Science tells us that trees in a paddock provide benefits to cattle however, there is less clarity around what an ideal tree cover looks like in a paddock.  Unless you are prepared to wait 20 years for trees to mature to see evidence of good canopy cover, there is no proven way to visualise your efforts any earlier.

That was until now!

Fitzroy Basin Association (FBA) are working on a project funded by the Queensland Government’s Natural Resource Investment Program to increase native woody vegetation on farms by designing and facilitating tailored plans to reintroduce native tress in the Fitzroy Basin.

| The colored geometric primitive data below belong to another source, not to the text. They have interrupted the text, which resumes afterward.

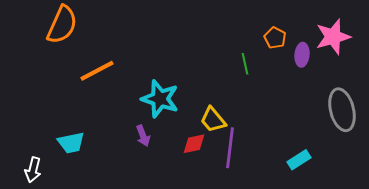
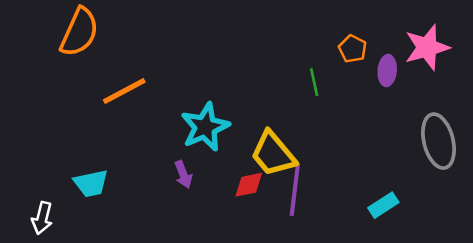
cyan star: (160, 99) -> (205, 127), turned 30
yellow trapezoid: (213, 120) -> (273, 154), size x1.4

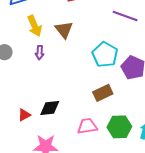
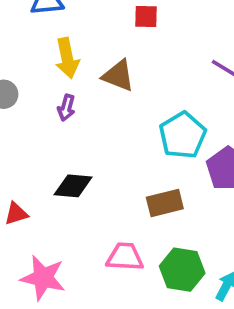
brown triangle: (64, 30) -> (118, 76), turned -42
black diamond: (50, 108) -> (73, 186), moved

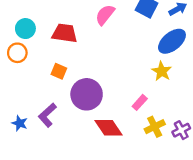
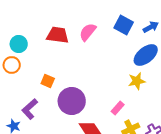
red trapezoid: (65, 33) -> (58, 35), moved
yellow star: (162, 71) -> (137, 81), turned 30
purple L-shape: (47, 115) -> (30, 109), moved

FBA leads the way in spreading word about the benefits and rewards of canopy cover on central Queensland country. According to experts and academics, around 30% cover is considered ideal for delivering shade, wind breaks and functioning ecosystems. Despite agreement on the 30% target, there has been uncertainty among graziers perceiving what that coverage of trees looks like in their paddocks.  

Recent research from the CSIRO and CQUniversity undertaken in Townsville has revealed that cattle in paddocks with canopy cover did better than cattle in open grasslands. In winter they put on more weight eating nutrient dense grasses, forbs, and legumes. In summer cattle in shade retained their appetite and put on more weight than cattle in open grasslands, those cattle became heat stressed to the point of losing their appetite and therefore limited weight gain is achieved.

Grazing cattle in paddocks with 30% canopy cover generated higher weight gain and higher profits at the market gate, busting the paradigm that trees in paddocks interfered with productivity and profitability.

Realising this paradigm existed, FBA staff worked with a graphic designer to come up with a solution that allowed graziers to see through time to understand what 30% canopy cover would look like on their own land without having to wait 20 years.

Seeing into the future – what 30% canopy cover looks like in your own paddock

The result was the development of a large looking glass that could see into the future. Using a sheet of clear perspex about the size of an A3 sheet, FBA printed a coloured image of central Queensland native tree landscapes on to it to represent 30% density of canopy cover. The remaining 70% of the perspex landscape was left transparent.

Then it was just a simple matter of the grazier stepping into a paddock and holding the perspex sheet with arms outstretched to the horizon and looking through it to reveal an accurate picture of optimal canopy cover 20 years in the future.

There has been a long-held view that trees in a paddock rob the soil of essential water and nutrients that would otherwise be taken to grow grass to feed cattle. With this new tool however, a picture is truly worth a thousand words because land managers can see with their own eyes a picture of their own paddock how grass and trees can coexist for the betterment of the produce.

Copies of these simple but effective tools are now circulating with FBA extension officers in their travels across the region with great success. The mystery about how 30% canopy cover would change a property can now be settled convincingly by looking into the future.